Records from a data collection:
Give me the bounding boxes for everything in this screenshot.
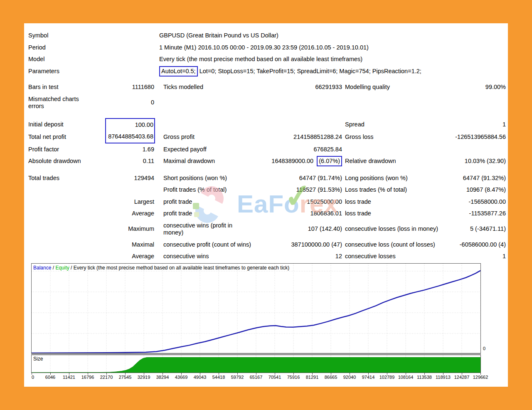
row-value: Maximal: [105, 239, 155, 251]
row-value: 1806836.01: [267, 207, 342, 220]
row-label: Gross loss: [342, 131, 449, 143]
row-value: -11535877.26: [449, 207, 506, 220]
x-tick-label: 22170: [100, 375, 113, 380]
legend-separator: /: [51, 265, 55, 271]
annotation-box: AutoLot=0.5;: [159, 66, 198, 77]
x-tick-label: 11421: [63, 375, 75, 380]
report-row: SymbolGBPUSD (Great Britain Pound vs US …: [28, 30, 508, 42]
row-label: loss trade: [342, 207, 449, 220]
size-axis-label: Size: [33, 356, 43, 362]
row-label: Mismatched charts errors: [28, 96, 105, 110]
row-value: 1: [449, 250, 506, 262]
row-value-text: 1648389000.00: [271, 158, 315, 164]
row-value: Largest: [105, 196, 155, 208]
row-value: 64747 (91.32%): [449, 172, 506, 184]
row-value: Average: [105, 207, 155, 220]
row-value: 64747 (91.74%): [267, 172, 342, 184]
row-value: 676825.84: [267, 143, 342, 156]
report-row: Initial deposit100.00Spread1: [28, 118, 508, 131]
report-info-rows: SymbolGBPUSD (Great Britain Pound vs US …: [28, 30, 508, 77]
x-tick-label: 108164: [398, 375, 414, 380]
row-label: Symbol: [28, 30, 159, 42]
row-label: consecutive loss (count of losses): [342, 239, 449, 251]
equity-legend-label: Equity: [55, 265, 69, 271]
x-tick-label: 113538: [417, 375, 432, 380]
row-value: -15658000.00: [449, 196, 506, 208]
row-value: 214158851288.24: [267, 131, 342, 143]
x-tick-label: 70541: [268, 375, 281, 380]
x-axis-labels: 0604611421167962217027545329193829443669…: [31, 375, 481, 380]
row-value: 12: [267, 250, 342, 262]
row-value: 10967 (8.47%): [449, 184, 506, 196]
row-value: 129494: [105, 172, 155, 184]
row-value-text: Lot=0; StopLoss=15; TakeProfit=15; Sprea…: [198, 68, 421, 74]
row-value: 1.69: [105, 143, 155, 156]
row-label: Model: [28, 53, 159, 65]
row-value: 15025000.00: [267, 196, 342, 208]
row-label: consecutive wins (profit in money): [163, 222, 244, 236]
chart-legend: Balance / Equity / Every tick (the most …: [33, 265, 289, 271]
row-value: Every tick (the most precise method base…: [159, 53, 508, 65]
row-value: 87644885403.68: [105, 131, 155, 143]
report-row: Bars in test1111680Ticks modelled6629193…: [28, 81, 508, 93]
row-label: Expected payoff: [155, 143, 267, 156]
x-tick-label: 32919: [138, 375, 150, 380]
row-label: Total net profit: [28, 131, 105, 143]
backtest-report-panel: SymbolGBPUSD (Great Britain Pound vs US …: [24, 23, 508, 387]
row-label: Mismatched charts errors: [28, 96, 91, 110]
x-tick-label: 49043: [194, 375, 207, 380]
row-label: Total trades: [28, 172, 105, 184]
row-label: Ticks modelled: [155, 81, 267, 93]
x-tick-label: 0: [32, 375, 34, 380]
row-value: 118527 (91.53%): [267, 184, 342, 196]
report-row: ModelEvery tick (the most precise method…: [28, 53, 508, 65]
balance-plot-area: Balance / Equity / Every tick (the most …: [31, 263, 481, 353]
row-value: 0: [105, 99, 155, 106]
report-row: Total trades129494Short positions (won %…: [28, 172, 508, 184]
row-label: consecutive wins (profit in money): [155, 222, 267, 236]
report-row: Largestprofit trade15025000.00loss trade…: [28, 196, 508, 208]
row-value: 1648389000.00 (6.07%): [267, 155, 342, 167]
page-background: { "page": { "frame_color": "#f6992f", "p…: [0, 0, 532, 410]
balance-curve-svg: [32, 264, 480, 353]
report-row: Total net profit87644885403.68Gross prof…: [28, 131, 508, 143]
y-axis-zero-label: 0: [483, 346, 485, 351]
x-tick-label: 16796: [81, 375, 94, 380]
row-value: 387100000.00 (47): [267, 239, 342, 251]
row-label: Short positions (won %): [155, 172, 267, 184]
x-tick-label: 118913: [436, 375, 451, 380]
report-table: SymbolGBPUSD (Great Britain Pound vs US …: [24, 23, 508, 262]
size-area: [32, 358, 480, 373]
x-tick-label: 102789: [379, 375, 395, 380]
row-label: Bars in test: [28, 81, 105, 93]
x-tick-label: 27545: [119, 375, 132, 380]
legend-separator: /: [69, 265, 74, 271]
row-value: 1 Minute (M1) 2016.10.05 00:00 - 2019.09…: [159, 42, 508, 54]
report-row: Averageconsecutive wins12consecutive los…: [28, 250, 508, 262]
x-tick-label: 86665: [325, 375, 337, 380]
row-label: Loss trades (% of total): [342, 184, 449, 196]
x-tick-label: 97414: [362, 375, 375, 380]
row-label: loss trade: [342, 196, 449, 208]
x-tick-label: 54418: [212, 375, 225, 380]
x-tick-label: 81291: [306, 375, 319, 380]
row-label: Relative drawdown: [342, 155, 449, 167]
balance-curve: [32, 271, 480, 353]
x-tick-label: 129662: [473, 375, 488, 380]
row-label: consecutive profit (count of wins): [155, 239, 267, 251]
row-value: Average: [105, 250, 155, 262]
row-label: profit trade: [155, 207, 267, 220]
row-label: Long positions (won %): [342, 172, 449, 184]
x-tick-label: 6046: [45, 375, 55, 380]
row-value: -126513965884.56: [449, 131, 506, 143]
row-label: Profit factor: [28, 143, 105, 156]
size-subchart: Size: [31, 355, 481, 373]
x-tick-label: 65167: [250, 375, 263, 380]
x-tick-label: 92040: [343, 375, 356, 380]
report-row: Averageprofit trade1806836.01loss trade-…: [28, 207, 508, 220]
balance-legend-label: Balance: [33, 265, 51, 271]
balance-equity-chart: Balance / Equity / Every tick (the most …: [31, 263, 481, 380]
row-value: 99.00%: [449, 81, 506, 93]
row-value: AutoLot=0.5; Lot=0; StopLoss=15; TakePro…: [159, 65, 508, 77]
row-value: 1: [449, 119, 506, 131]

• _Required work_:
Would you copy out every line in the records that includes the string "separator"?

• _Your solution_:
legend-separator: /: [51, 265, 55, 271]
legend-separator: /: [69, 265, 74, 271]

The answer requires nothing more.